Without our conscious awareness, we constantly scan our environment searching for cues of safety and danger in order to ensure we take appropriate actions to keep ourselves safe.
A regulated nervous system matches the appropriate action to level of perceived threat and returns back to equilibrium once the threat is gone.
For example, you are almost hit by a car when you are crossing the street. To respond to the perceived threat (the oncoming car), your heart rate increases, your muscles tense, your pupils dilate as your body moves into the sympathetic activation (fight/flight) to flee from the car. Once the car is gone and you are safe again, you return back to the rest and digest state (parasympathetic nervous system), you can notice your environment, and socially engage with the people around you.
This process of being able to self-regulate by seeing a threat, taking the appropriate level of action to match the level of threat and returning back to normal is called the window of tolerance. Most of us move through this cycles on a daily basis.
However, when chronic stress or traumatic events happen, it pushes our nervous system beyond its capacity to self regulate and causes dysregulation.

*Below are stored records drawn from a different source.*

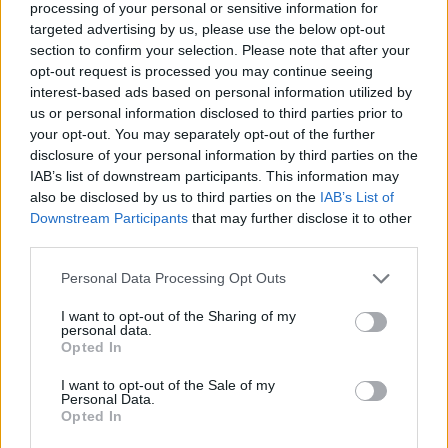
processing of your personal or sensitive information for
A+
A-
A±
targeted advertising by us, please use the below opt-out
section to confirm your selection. Please note that after your
opt-out request is processed you may continue seeing
interest-based ads based on personal information utilized by
us or personal information disclosed to third parties prior to
Εγγραφείτε στο Stivostime των
your opt-out. You may separately opt-out of the further
disclosure of your personal information by third parties on the
IAB’s list of downstream participants. This information may
also be disclosed by us to third parties on the
IAB’s List of
Downstream Participants
that may further disclose it to other
third parties.
Personal Data Processing Opt Outs
I want to opt-out of the Sharing of my
personal data.
Opted In
I want to opt-out of the Sale of my
Personal Data.
Opted In
Τόλης Λελεκίδης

A dysregulated nervous system means that we are reacting based on a threat response in the past that is unfinished or unresolved so it becomes stored in our bodies. This triggers thoughts, feelings and behavior that are not matched to the level of danger in the current moment causing us to over or under-react to the perceived threat.
Have you ever had a strong emotional reaction to something small - like getting really angry when someone doesn’t text you back? It can feel like the emotions you are feeling are justified in the moment but once the moment passed you can’t understand why you were so upset and why you keep having reoccurring negative thoughts that wouldn’t seem to go away.
Or maybe you have the opposite where you have little to no emotional reaction to something big - like the end of a serious relationship. You may have felt like it was inevitable to end and you shouldn’t have bothered trying anyways.
Under-reacting and over-reacting to a situation are signs of a dysregulated nervous system.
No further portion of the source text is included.